Наташа нахмурилась и задумалась. Потом, катая пальчиком по столу крошку хлебного мякиша, медленно ответила:
– Я на работу устроилась.
– Интересно! На какую такую работу ты устроилась? – скептически спросил Дмитрий, потянувшись за кусочком колбасы.
– В танцевальное шоу. Знаешь, там так интересно! Такие вот перья на голове, здесь – блестки, тут – стразы, и каблуки такие высоченные-высоченные! – защебетала вдруг Наташа, интуитивно чувствуя подвох в этом внимании к ее делам.
Димина рука с колбасой застыла в воздухе. Наталья между тем продолжила:
– Я сначала думала, что на таких каблуках не смогу. А потом покачалась-покачалась – и пошла! Там такой конкурс был, Димка-а-а!
– Так, куда-куда ты устроилась? В какое шоу?
– Дим, ну какой ты глупенький! В танцевальное, я же тебе говорю. В «Виски и go-go».
– А со мной посоветоваться – трудно было, да?
– А ты мне кто – папа родной? Ну, устроилась на работу – так ведь хорошо!

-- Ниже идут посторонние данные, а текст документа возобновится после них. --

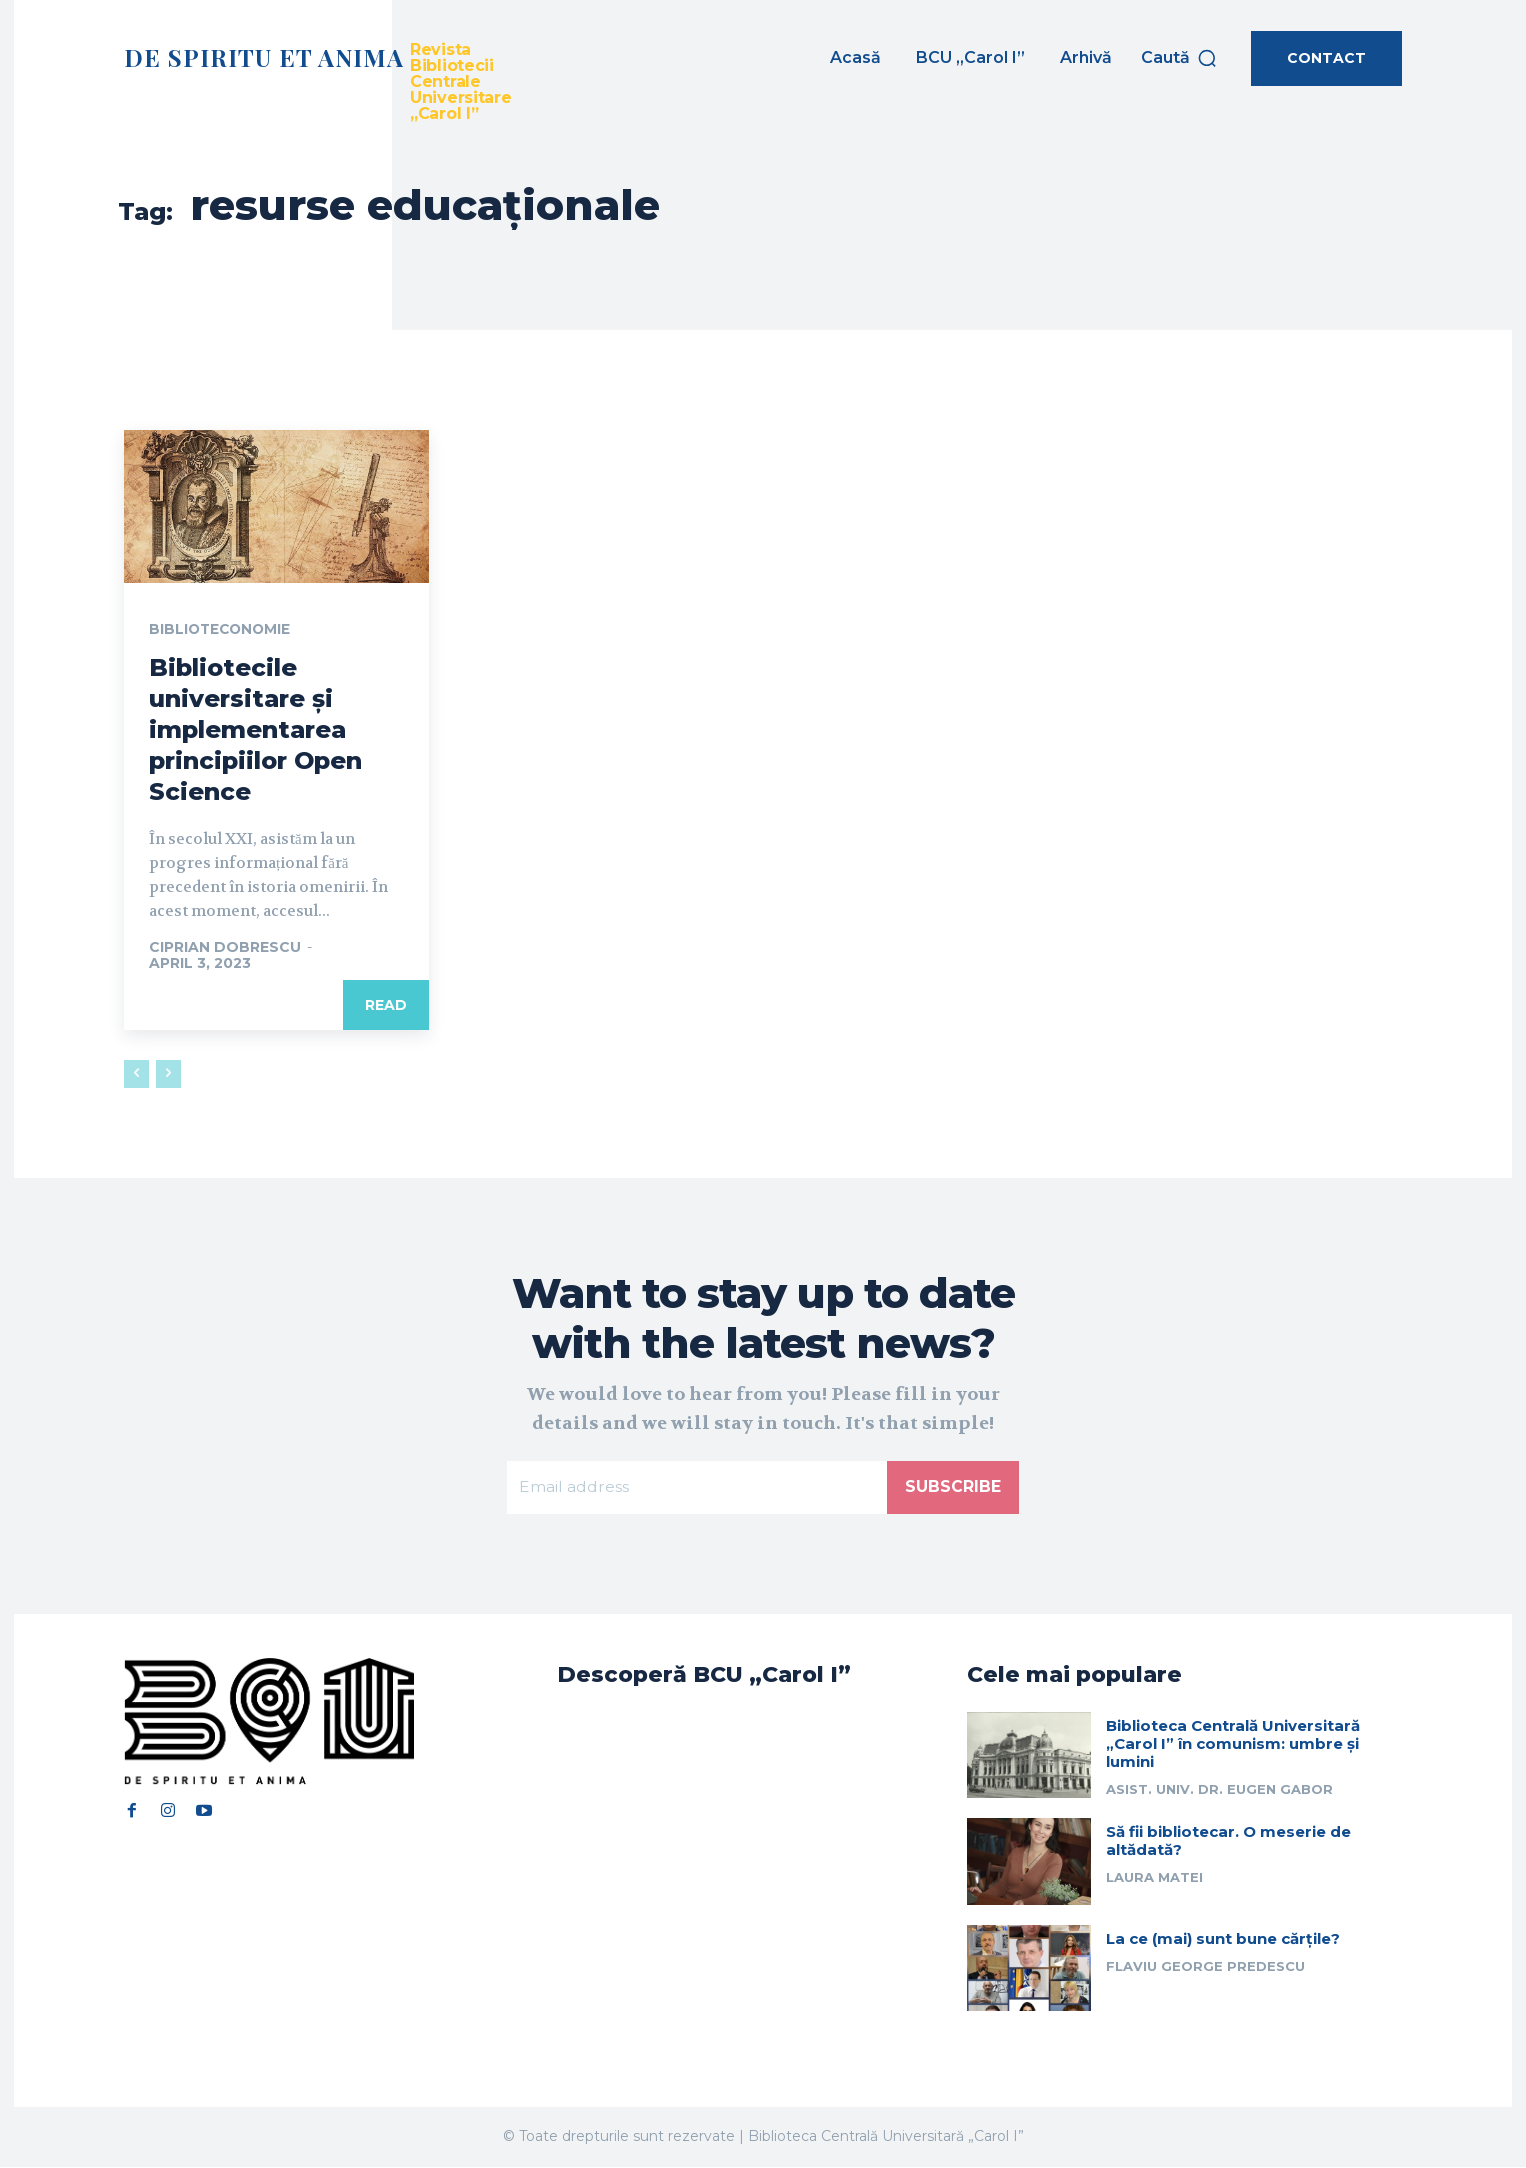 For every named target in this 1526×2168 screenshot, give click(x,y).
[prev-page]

Мне вот и аванс дали – деньжищи!!! – Наташа обвела рукой стол, как бы приглашая оценить всю грандиозность полученной ею суммы.
– Ты что, вместо того чтобы учиться, будешь в этом пошлом месте бегать перед мужиками голой? – Дима бросил колбасу обратно в тарелку. – И уйти ты теперь не сможешь – аванс нужно отрабатывать.
– А что? Работа как работа. Другие вон в кино голыми снимаются – и ничего. А я – артистка будущая, нужно мне от комплексов избавляться? – вдруг разошлась Наталья.
– Замечательно! Из леса – в шлюхи, да? – Дима вскипел, и теперь его не могло остановить ничто.
Он понимал, конечно, что говорит лишнее, но обида на Наташу была слишком велика. Он с нее, паразитки, пылинки сдувал, боялся даже и подумать о том, как велико его притяжение к этому телу, не поцеловал ее даже ни разу, а она...
А она смотрела на него потемневшими серьезными глазами.
– Уходи, – вдруг медленно и грозно сказала Наташа.
– Что? – не понял Дима.
– Уходи, – настаивала она. – Без тебя теперь обойдемся. Ишь, умник выискался! Чистоплюй! Жри сам свои биг-маки, а меня уволь!
Наташа сорвалась на крик, а потом уронила голову на руку и снова залилась слезами. Подняла голову она только тогда, когда услышала, как громко захлопнулась входная дверь.